Much of the text examines sites of transculturation – "the creative, ongoing process of appropriation, revision, and survival" (a term first coined by Cuban archeologist Fernando Ortiz in the 1940s). Transculturation sites "show evidence of more prolonged interaction and cultural exchange between European colonizers and Indigenous people and are identified through larger quantities of introduced materials, which have been modified or reused for Indigenous purposes."

Basically, the book attempts to use material items found in archeological digs across the Caribbean and nearby regions to determine ways in which Indigenous people exercised agency and autonomy during first contact and the early colonial period. To this end there is also periodic discussion of tthnogenesis – ‘the formation of new or different sociocultural groups from the interactions, intermixtures, and antagonisms among people who took part in global processes of colonialism and slavery.’ Ethnogenesis places an emphasis on what emerges, not what precedes. For example, some Indigenous people allied with Spanish colonizers - some even becoming conquistadors themselves. The mestizo children of Spanish colonizers and Indigenous people grew to occupy a position in the hierarchy. “William Hanks … sees the attempt ‘to divide an indigenous inside from a Hispanicized exterior’ as ‘sundering the person into two parts,’ possible only if each belongs to a distinct social field” (p. 234).

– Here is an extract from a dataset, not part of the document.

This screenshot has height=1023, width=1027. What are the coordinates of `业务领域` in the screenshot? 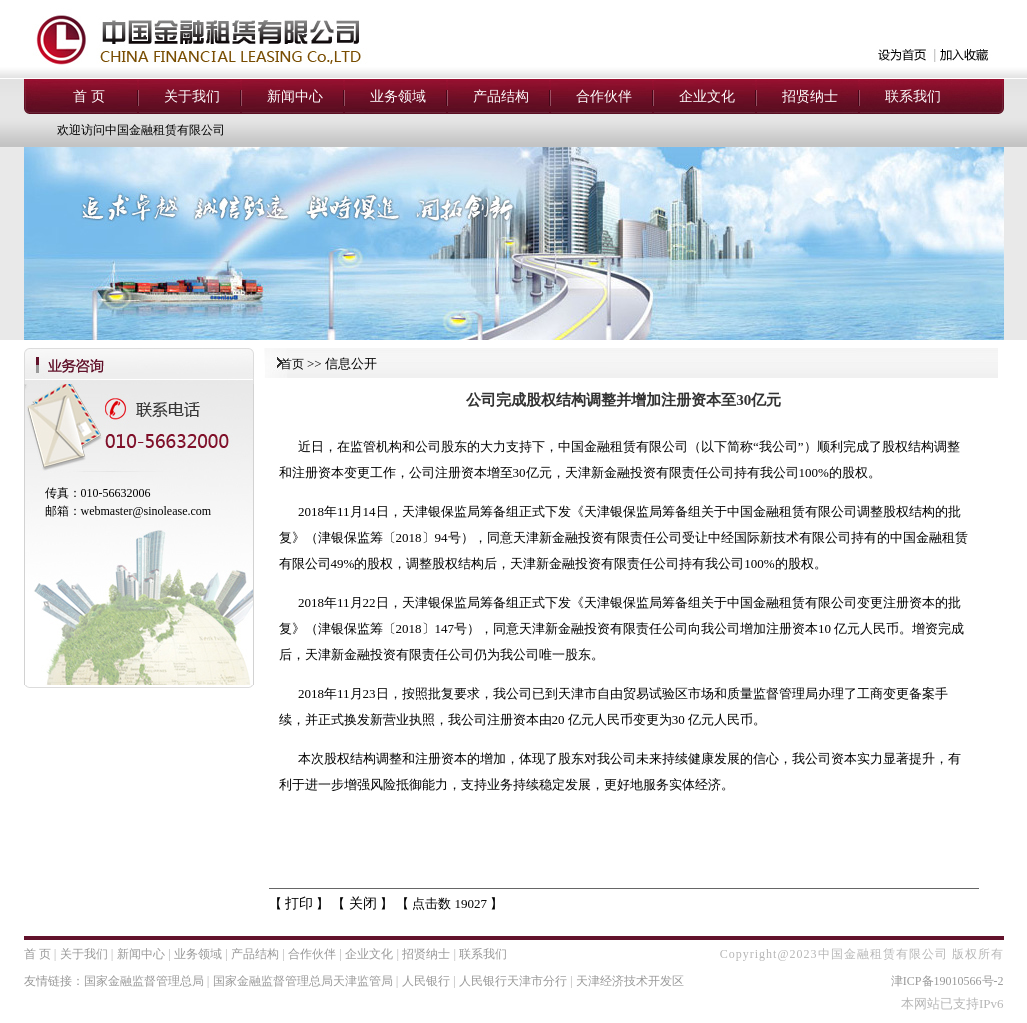 It's located at (198, 954).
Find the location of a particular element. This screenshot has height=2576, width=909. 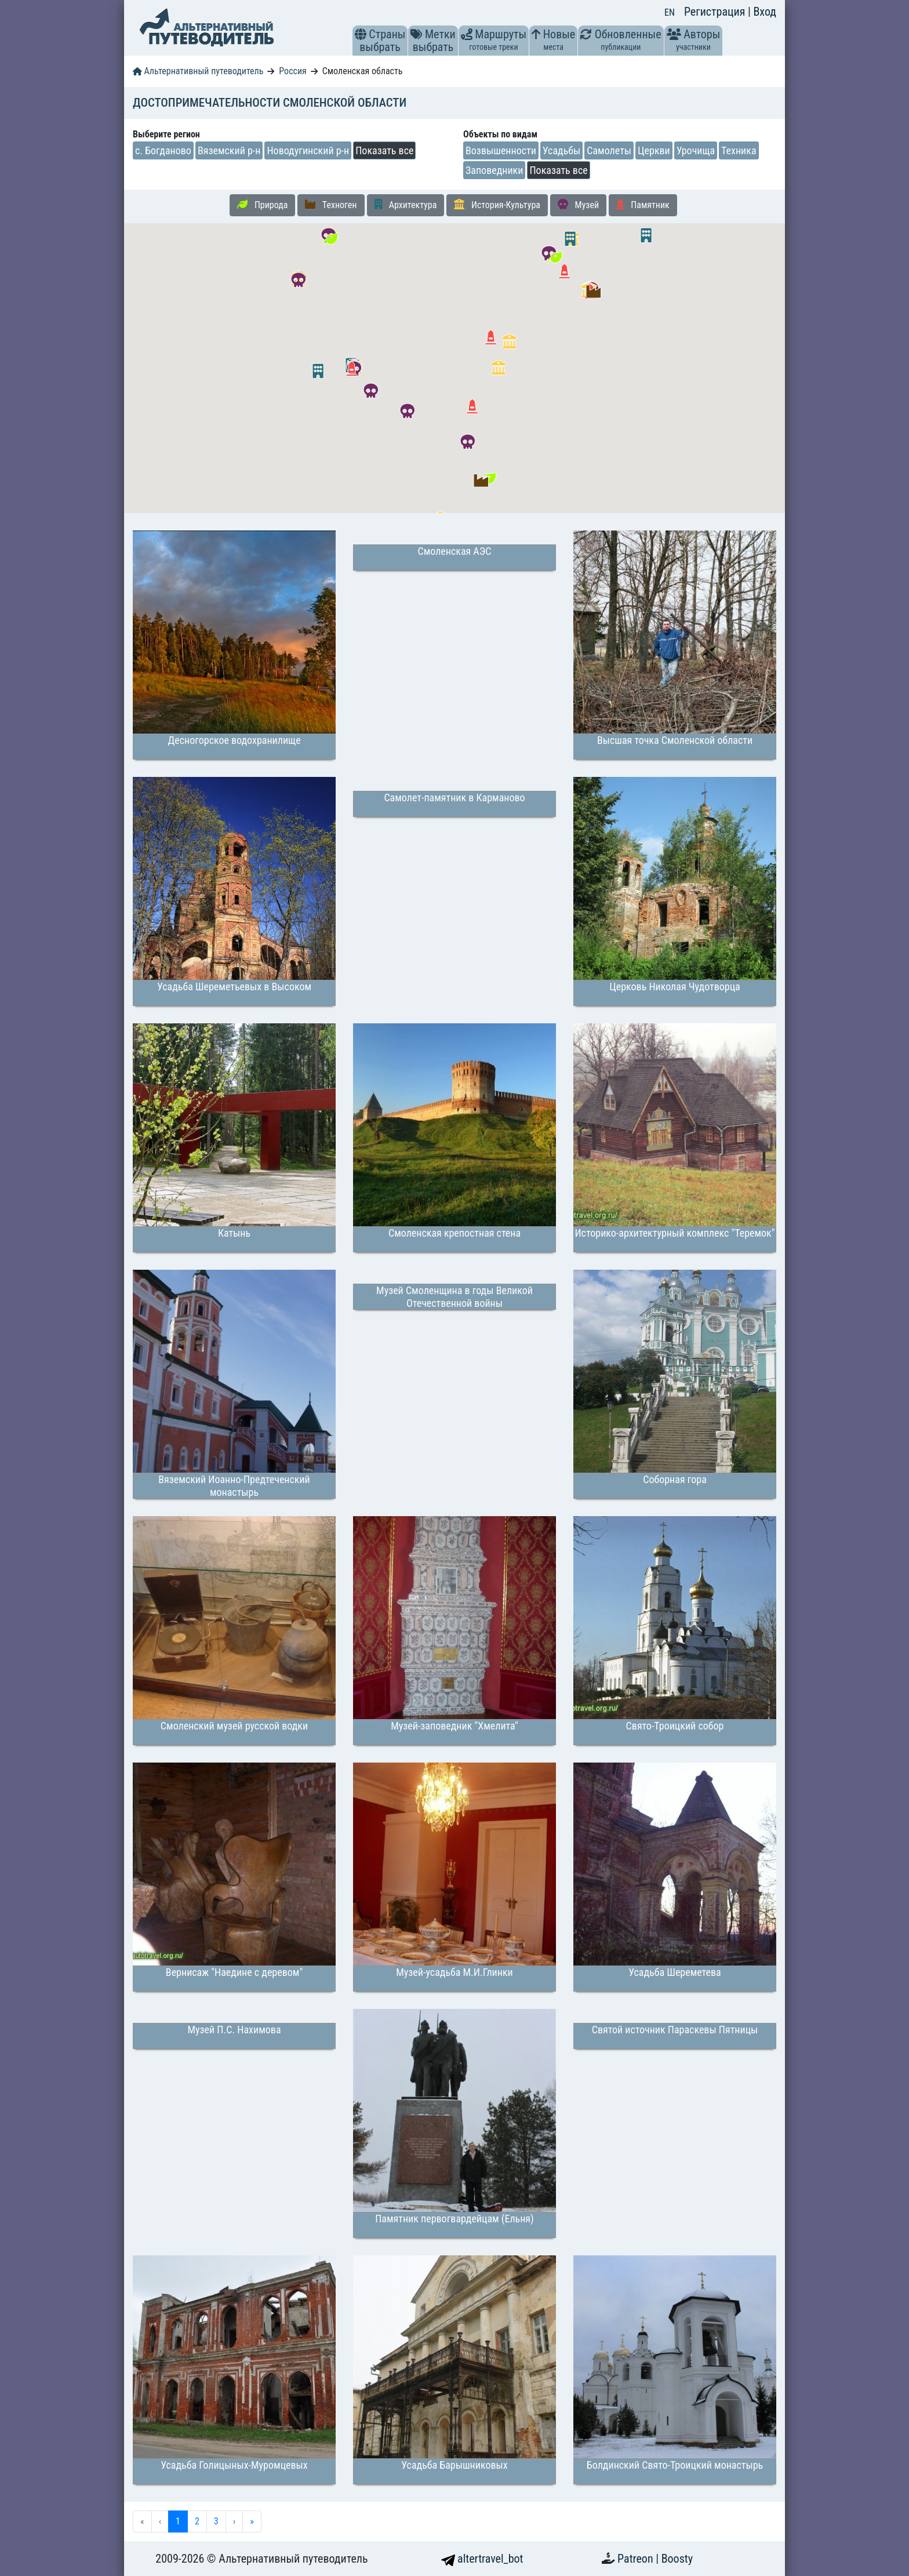 Вход is located at coordinates (764, 12).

The book has chapters on the Carib, Black Carib, and Kalinago of the Lesser Antilles, Lucayans of the Bahamas, the Taino of Cuba, Jamaica, and Hispaniola (Haiti & the Dominican Republic), Venezuela and Colombia, the Urabaes and Cuevas of Venezuela and Colombia, the Pipil and Lenca of El Salvador, the Zuni Pueblos, Southern Tiwa, Towa, Querecho, and Teja of the US Southwest, as well as chapters focusing on Honduras, the Yucatan and Central Mexico/Valley of Mexico, and the Guianas (including parts of modern-day Guyana, Suriname, French Guiana, & northern Brazil).